As Dwayne ‘The Rock’ Johnson forges ahead into yet another year as arguably Hollywood’s biggest movie star, here comes Fighting With My Family to remind you where he honed his world-conquering charisma and ability to connect with massive audiences across the globe. Wrestling may be largely fixed and utterly absurd, but its mix of silliness and big budget glamour has a knack for producing great characters. One of these characters is Paige (real name Saraya Knight and played here by Florence Pugh) a Norwich teenager who revolutionised women’s role in the WWE.

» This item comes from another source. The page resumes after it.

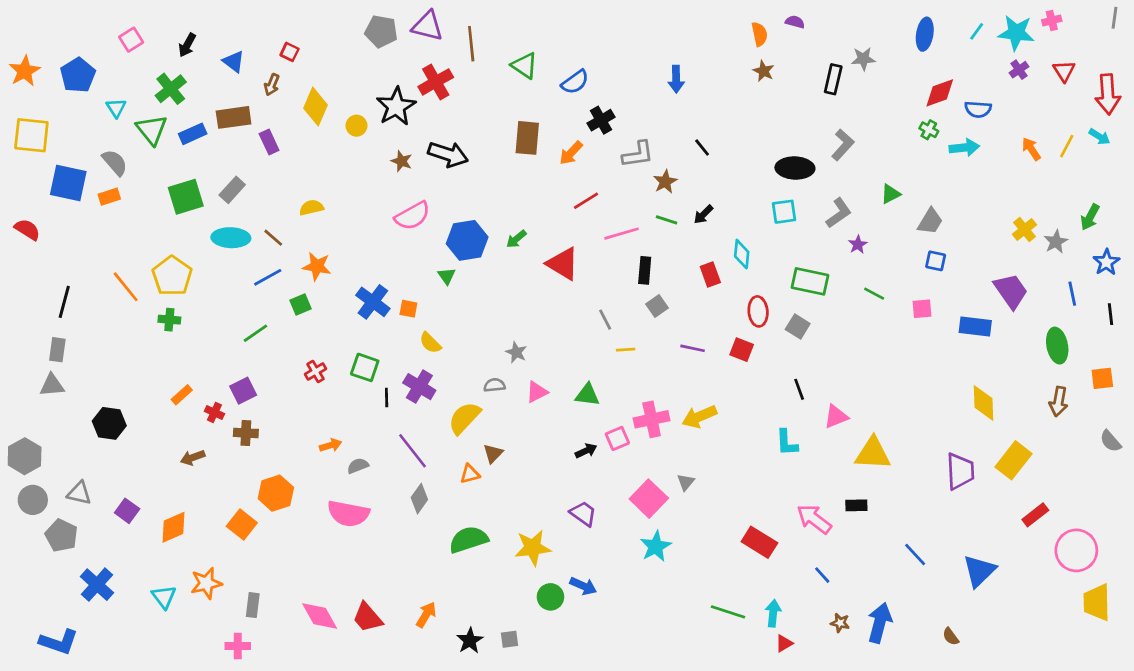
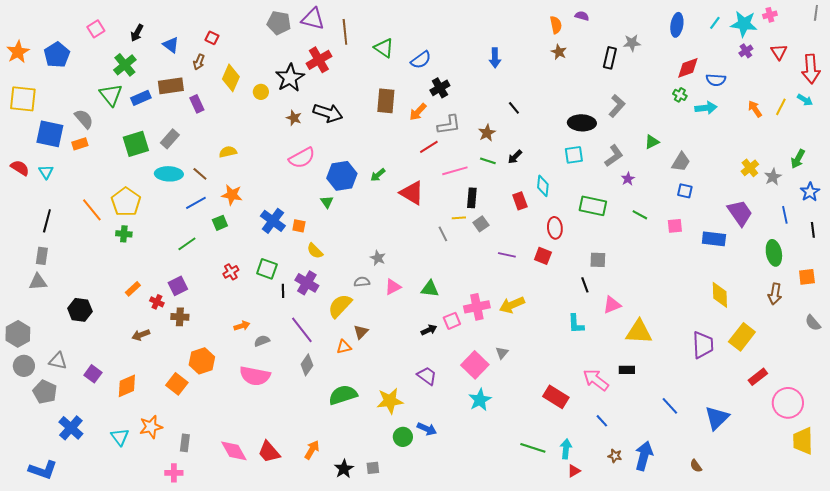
cyan triangle: (116, 108) -> (46, 172), moved
gray L-shape: (638, 154) -> (449, 125), moved
gray square: (798, 326) -> (598, 260), moved, turned -30
yellow line: (626, 350) -> (459, 218), moved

Charting the rise of a wrestler to global stardom, Fighting With My Family’s story initially feels like an odd fit for British comedy hero Stephen Merchant, who writes and directs, but he manages, in the first act at least, to make the film his own. Saraya’s wrestling-obsessed family is very funny, especially Nick Frost and Lena Headey as her parents, and there are some great gags in the early scenes reminiscent of Merchant’s work on Ricky Gervais’s shows. The supporting Norwich cast are charming and Merchant’s script keeps a careful balance between the boisterous hopes and dreams of the characters and the depressing reality that most of them are likely never to leave Norfolk.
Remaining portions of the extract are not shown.